Lambda Architecture for Big Data Systems

Big data analytical ecosystem architecture is in early stages of development. Unlike traditional data warehouse / business intelligence (DW/BI) architecture which is designed for structured, internal data, big data systems work with raw unstructured and semi-structured data as well as internal and external data sources. Additionally, organizations may need both batch and (near) real-time data processing capabilities from big data systems.

Lambda architecture - developed by Nathan Marz - provides a clear set of architecture principles that allows both batch and real-time or stream data processing to work together while building immutability and recomputation into the system. Batch processes high volumes of data where a group of transactions is collected over a period of time. Data is collected, entered, processed and then batch results produced. Batch processing requires separate programs for input, process and output. An example is payroll and billing systems. In contrast, real-time data processing involves a continual input, process and output of data. Data must be processed in a small time period (or near real-time). Customer services and bank ATMs are examples.

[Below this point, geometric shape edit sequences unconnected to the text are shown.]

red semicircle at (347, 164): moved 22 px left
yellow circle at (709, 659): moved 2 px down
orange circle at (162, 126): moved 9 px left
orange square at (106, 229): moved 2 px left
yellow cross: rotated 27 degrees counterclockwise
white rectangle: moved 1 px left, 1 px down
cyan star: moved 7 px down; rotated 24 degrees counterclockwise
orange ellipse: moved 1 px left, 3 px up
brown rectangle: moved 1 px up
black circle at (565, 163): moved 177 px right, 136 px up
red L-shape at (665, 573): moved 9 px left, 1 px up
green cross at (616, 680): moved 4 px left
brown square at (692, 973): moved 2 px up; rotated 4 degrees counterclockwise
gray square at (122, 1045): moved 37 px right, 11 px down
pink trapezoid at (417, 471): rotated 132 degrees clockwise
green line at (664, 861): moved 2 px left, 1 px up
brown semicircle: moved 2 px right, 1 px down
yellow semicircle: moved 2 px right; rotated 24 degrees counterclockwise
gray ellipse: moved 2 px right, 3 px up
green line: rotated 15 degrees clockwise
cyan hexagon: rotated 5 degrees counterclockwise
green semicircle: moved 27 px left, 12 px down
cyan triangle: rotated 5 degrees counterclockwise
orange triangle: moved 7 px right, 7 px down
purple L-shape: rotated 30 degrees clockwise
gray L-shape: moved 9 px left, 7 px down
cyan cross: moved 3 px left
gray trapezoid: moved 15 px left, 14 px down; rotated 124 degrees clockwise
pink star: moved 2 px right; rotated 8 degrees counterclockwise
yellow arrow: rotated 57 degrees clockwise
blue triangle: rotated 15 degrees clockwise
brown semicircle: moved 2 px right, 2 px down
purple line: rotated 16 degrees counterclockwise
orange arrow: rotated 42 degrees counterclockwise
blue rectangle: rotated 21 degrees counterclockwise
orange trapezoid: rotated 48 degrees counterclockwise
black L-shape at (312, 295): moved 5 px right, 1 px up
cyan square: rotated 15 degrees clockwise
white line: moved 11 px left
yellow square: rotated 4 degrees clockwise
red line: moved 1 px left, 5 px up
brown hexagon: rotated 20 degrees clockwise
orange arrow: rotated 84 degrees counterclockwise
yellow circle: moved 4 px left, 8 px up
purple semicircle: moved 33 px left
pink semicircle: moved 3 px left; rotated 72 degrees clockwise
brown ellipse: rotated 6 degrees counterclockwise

Lambda architecture has three (3) layers:

  • Batch Layer
  • Serving Layer
  • Speed Layer


Batch Layer (Apache Hadoop)

Hadoop is an open source platform for storing massive amounts of data. Lambda architecture provides "human fault-tolerance" which allows simple data deletion (to remedy human error) where the views are recomputed (immutability and recomputation).

The batch layer stores the master data set (HDFS) and computes arbitrary views (MapReduce). Computing views is continuous: new data is aggregated into views when recomputed during MapReduce iterations. Views are computed from the entire data set and the batch layer does not update views frequently resulting in latency.

Serving Layer (Real-time Queries)

The serving layer indexes and exposes precomputed views to be queried in ad hoc with low latency. Open source real-time Hadoop query implementations like Cloudera Impala, Hortonworks Stinger, Dremel (Apache Drill) and Spark Shark can query the views immediately. Hadoop can store and process large data sets and these tools can query data fast. At this time Spark Shark outperforms considering in-memory capabilities and has greater flexibility for Machine Learning functions.

Note that MapReduce is high latency and a speed layer is needed for real-time.

Speed Layer (Distributed Stream Processing)

The speed layer compensates for batch layer high latency by computing real-time views in distributed stream processing open source solutions like Storm and S4. They provide:

  • Stream processing
  • Distributed continuous computation
  • Fault tolerance
  • Modular design

In the speed layer real-time views are incremented when new data received. Lambda architecture provides "complexity isolation" where real-time views are transient and can be discarded allowing the most complex part to be moved into the layer with temporary results.

The decision to implement Lambda architecture depends on need for real-time data processing and human fault-tolerance. There are significant benefits from immutability and human fault-tolerance as well as precomputation and recomputation.

Lambda implementation issues include finding the talent to build a scalable batch processing layer. At this time there is a shortage of professionals with the expertise and experience to work with Hadoop, MapReduce, HDFS, HBase, Pig, Hive, Cascading, Scalding, Storm, Spark Shark and other new technologies.

Comments

mikepluta's picture

In addition to the challenge of finding competent resources to build and operate a scaleable batch layer, the serving layer is a custom, purpose built piece requiring scarce resources.

Further, if there is a requirement to use COTS query and visualization tools, the components used to implement the speed and serving layers need to be carefully considered and coordinated.  If the serving layer is required to be queried in parallel with the speed layer via a COTS tool, an additional layer to broker and manage the distribution of queries and union of results may be required.